Labradford has always set its course through the minimalist ether, but on their fifth full-length release, E Luxo So, you'd be hard-pressed to find even a breeze to hold onto. But the still-water approach works, often with a placid beauty. This time around, the trio of Mark Nelson, Robert Donne and Carter Brown has completely strained out the lyrics, which, on the group's previous work, Mi Media Naranja, existed only as tweaked mumblings. Beats live only as phantasmagoric suggestions, and what is left are skeletal remains of rubbery bass, melancholic pianos and organs, plaintive strings and even a mystic hammered dulcimer. And the guitars? Labradford, believe it or not, has always been a guitar band, although those guitars are processed, looped and stretched beyond recognition. E Luxo So is filled with ghostly guitar, and on "and Jonathon Morken. Photo provided by" the best track on the album surf-rock chords, which sound as if they've been filtered though Jell-O, provide a melodic foundation of sorts.

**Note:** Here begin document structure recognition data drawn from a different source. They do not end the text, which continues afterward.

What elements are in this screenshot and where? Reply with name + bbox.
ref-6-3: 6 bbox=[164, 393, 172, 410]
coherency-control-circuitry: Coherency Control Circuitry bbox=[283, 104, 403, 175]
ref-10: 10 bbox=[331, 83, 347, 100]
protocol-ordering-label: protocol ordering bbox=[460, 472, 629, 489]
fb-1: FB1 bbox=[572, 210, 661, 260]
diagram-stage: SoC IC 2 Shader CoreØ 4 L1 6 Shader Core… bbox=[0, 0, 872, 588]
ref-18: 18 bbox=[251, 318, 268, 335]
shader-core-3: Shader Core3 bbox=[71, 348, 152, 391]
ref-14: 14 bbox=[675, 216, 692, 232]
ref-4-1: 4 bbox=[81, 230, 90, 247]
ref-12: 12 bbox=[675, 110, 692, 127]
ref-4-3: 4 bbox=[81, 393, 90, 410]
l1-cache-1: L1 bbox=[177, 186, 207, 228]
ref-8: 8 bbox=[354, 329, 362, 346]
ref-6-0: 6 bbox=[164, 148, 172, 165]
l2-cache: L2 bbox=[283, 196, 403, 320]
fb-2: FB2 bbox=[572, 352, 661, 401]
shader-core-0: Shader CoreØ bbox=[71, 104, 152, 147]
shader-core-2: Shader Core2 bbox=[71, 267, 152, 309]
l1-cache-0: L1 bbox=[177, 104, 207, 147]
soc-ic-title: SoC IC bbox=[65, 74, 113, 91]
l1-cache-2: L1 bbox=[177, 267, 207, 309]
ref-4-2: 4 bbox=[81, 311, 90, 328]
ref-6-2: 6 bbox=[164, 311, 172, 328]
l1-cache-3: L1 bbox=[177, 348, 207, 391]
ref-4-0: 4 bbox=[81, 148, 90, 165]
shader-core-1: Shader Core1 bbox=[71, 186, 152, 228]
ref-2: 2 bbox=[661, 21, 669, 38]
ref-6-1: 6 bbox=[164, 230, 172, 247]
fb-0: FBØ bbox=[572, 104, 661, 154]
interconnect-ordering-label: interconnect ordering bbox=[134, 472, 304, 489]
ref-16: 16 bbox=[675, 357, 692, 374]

As you can see, the track titles "Dulcimers played by Peter Neff. Strings played" and "Leta O'Steen. Design assistance by John Piper," and so on are the album's credits and clue the listener in on Labradford's process-is-everything take on music-making. Like German technophile and process-ist, Pole, Labradford often utilizes seemingly random hissing and crackling as the core around which the band constructs its eerily winsome soundscapes.
Compared with Pan-American, last year's dubby solo shot from Labradford's guitarist/vocalist, Mark Nelson, E Luxo So barely has a pulse, but then, at 4 in the morning the last thing you'd want is more party music. What would provide womblike comfort at that late hour is a cool, cleansing shower in the ephemerally tranquil sounds of Labradford.